Am I the only retard who uses 440x2 wall warts and stock tyco controllers????????


----------



## ParkRNDL (Mar 20, 2002)

sethndaddy said:


> Am I the only retard who uses 440x2 wall warts and stock tyco controllers????????


 not at all... I have a 4-lane Tyco door track that uses that stuff. Right now it's only 2 wallwarts, but I'm planning to isolate the lanes and use 4 of those big X2 wallwarts. I have enough of them laying around. (There's actually a thread on this in another section of the board.) I tried out the "restricted" Tyco controllers from the new Mopar set, and they're set up pretty well for a little kid. However, I'm also planning on making up a couple of adapter rigs by cutting the wires/plugs off junk Tyco controllers and connecting them to a couple of terminal screws or something similar that I can hook Parma alligator clips to...

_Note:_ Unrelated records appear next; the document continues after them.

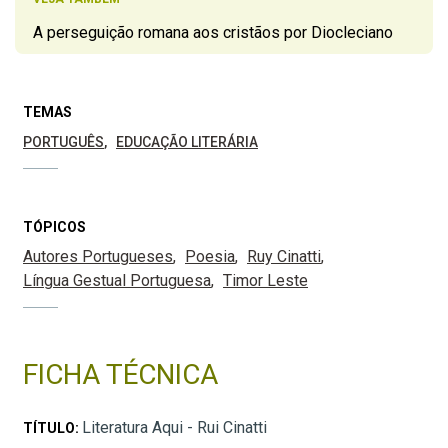
A perseguição romana aos cristãos por Diocleciano
TEMAS
PORTUGUÊS
EDUCAÇÃO LITERÁRIA
TÓPICOS
Autores Portugueses
Poesia
Ruy Cinatti
Língua Gestual Portuguesa
Timor Leste
FICHA TÉCNICA
Literatura Aqui - Rui Cinatti
TÍTULO: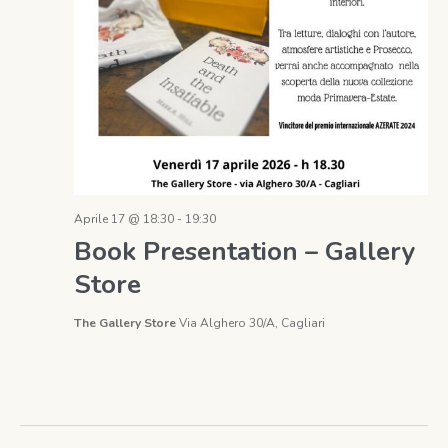
Aprile 17 @ 18:30
-
19:30
Book Presentation – Gallery
Store
The Gallery Store
Via Alghero 30/A, Cagliari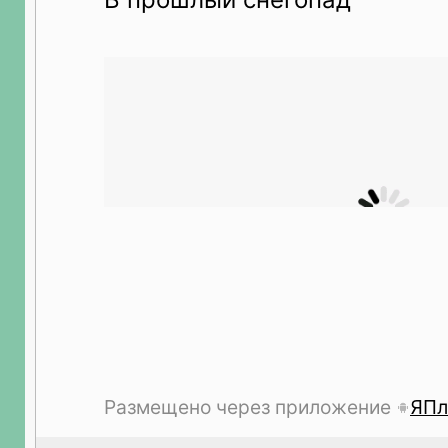
Размещено через приложение
ЯПл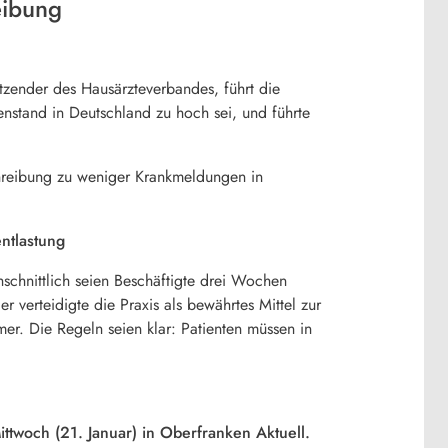
eibung
tzender des Hausärzteverbandes, führt die
nstand in Deutschland zu hoch sei, und führte
reibung zu weniger Krankmeldungen in
entlastung
schnittlich seien Beschäftigte drei Wochen
 verteidigte die Praxis als bewährtes Mittel zur
r. Die Regeln seien klar: Patienten müssen in
twoch (21. Januar) in Oberfranken Aktuell.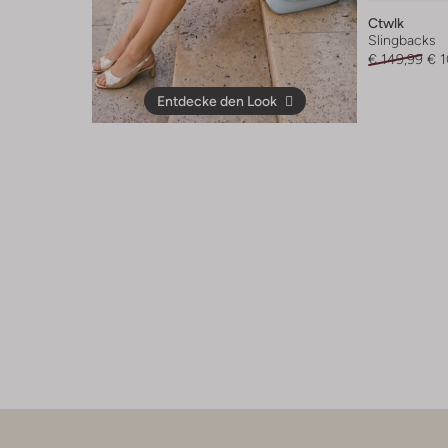
Ctwlk
Slingbacks
€ 149,99
€ 
Entdecke den Look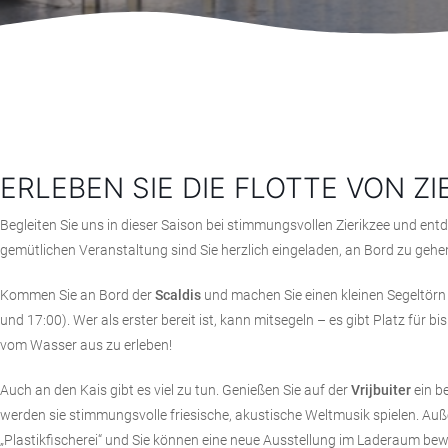
ERLEBEN SIE DIE FLOTTE VON ZI
Begleiten Sie uns in dieser Saison bei stimmungsvollen
Zierikzee
und entde
gemütlichen Veranstaltung sind Sie herzlich eingeladen, an Bord zu gehen
Kommen Sie an Bord der
Scaldis
und machen Sie einen kleinen Segeltörn 
und 17:00). Wer als erster bereit ist, kann mitsegeln – es gibt Platz für bi
vom Wasser aus zu erleben!
Auch an den Kais gibt es viel zu tun. Genießen Sie auf der
Vrijbuiter
ein b
werden sie stimmungsvolle friesische, akustische Weltmusik spielen. Auß
„Plastikfischerei“ und Sie können eine neue Ausstellung im Laderaum be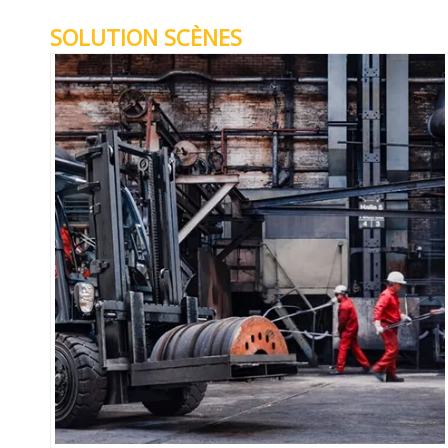
SOLUTION SCÈNES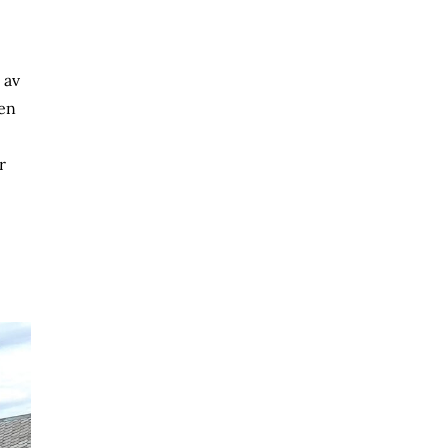
 av
jen
r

The main reason my big layout isn't Tyco is that Atlas was the first stuff I found at a yard sale that got me back into the hobby. I was hooked by the variety of turn pieces (6", 9", 12", 15") and by the smoothness (much better than Aurora L&J IMHO) and by the fact that it's compatible with Lionel track... between Atlas and Lionel, I spent maybe 60 bucks on Fleabay auctions building up enough track for my layout after the initial yard sale find. Plus there's adapter tracks to go to L&J if I have an urge for weird pieces like hump tracks or cobblestone or whatever...

But I think the Tyco track is good, durable, basic stuff and i have a ton of it... I keep picking it up cheap when I find it.

--rick


----------